Now shifts cross word boundaries in a fixed irregular pattern: 67 exceeds 64, so each shift moves one full word and an additional 3-bit offset.

Write

$67 = 64 + 3.$

Then

$u \ll 67 = (u \ll 64) \ll 3.$

Thus each term satisfies

$(u \ll 67k) = (u \ll 64k) \ll 3k.$

Hence the construction becomes a two-level process:

  1. Perform word-level prefix XOR with stride 64:

$W_i = U_i \oplus U_{i-1} \oplus \cdots.$ 2. Apply the intra-word shift-XOR structure induced by stride 3 across the sequence $W_i$.

Operationally, each word update depends on:

  • the previous word prefix state, and
  • the previous word shifted by 3 bits into the current word.

Thus maintain two running accumulators:

$A_i = A_{i-1} \oplus W_i,$

and a carry register holding the top 3 bits of $W_{i-1}$ shifted into $W_i$.

Then combine:

$V_i = A_i \oplus (\text{carry propagation from } A_{i-1}).$

This yields a streaming computation with constant number of 64-bit operations per word, since only 64-bit shifts and masks are required at each step.

Verification

For (a), each term $u \ll k\delta$ multiplies the polynomial by $x^{k\delta}$, so XOR corresponds to addition in $\mathbb{F}_2[x]$, giving a geometric series identity consistent with $(1+x^\delta)v(x)=u(x)$.

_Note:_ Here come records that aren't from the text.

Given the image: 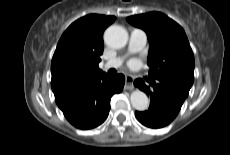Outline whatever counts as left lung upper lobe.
I'll list each match as a JSON object with an SVG mask.
<instances>
[{"label": "left lung upper lobe", "instance_id": "obj_1", "mask_svg": "<svg viewBox=\"0 0 230 155\" xmlns=\"http://www.w3.org/2000/svg\"><path fill=\"white\" fill-rule=\"evenodd\" d=\"M143 29L150 49L149 76L159 82L182 88L189 93L194 81V55L183 28L163 13L150 12L127 17Z\"/></svg>", "mask_w": 230, "mask_h": 155}]
</instances>
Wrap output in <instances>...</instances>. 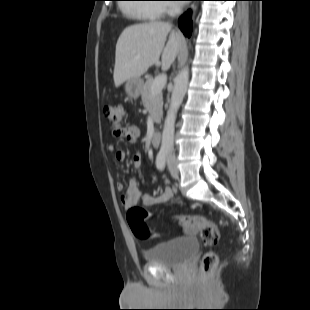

For (b), the cascade of shifts computes all prefix XORs because after stage $2^t$, each bit accumulates contributions from all positions within distance $2^t$, covering all 64 positions by stage 6.

For (c), shifting by $64$ preserves word boundaries, so XOR accumulation is exactly prefix sum in $\mathbb{F}_2$ over words.

For (d), decomposition into within-word shifts and inter-word carries is complete because every shift by $3k$ decomposes uniquely into a word displacement $\lfloor 3k/64 \rfloor$ and intra-word offset.

For (e), writing $67=64+3$ separates independent word-level and bit-level propagation, and each term reduces to compositions of shifts already handled in (b) and (d), ensuring correctness of the streaming two-register state.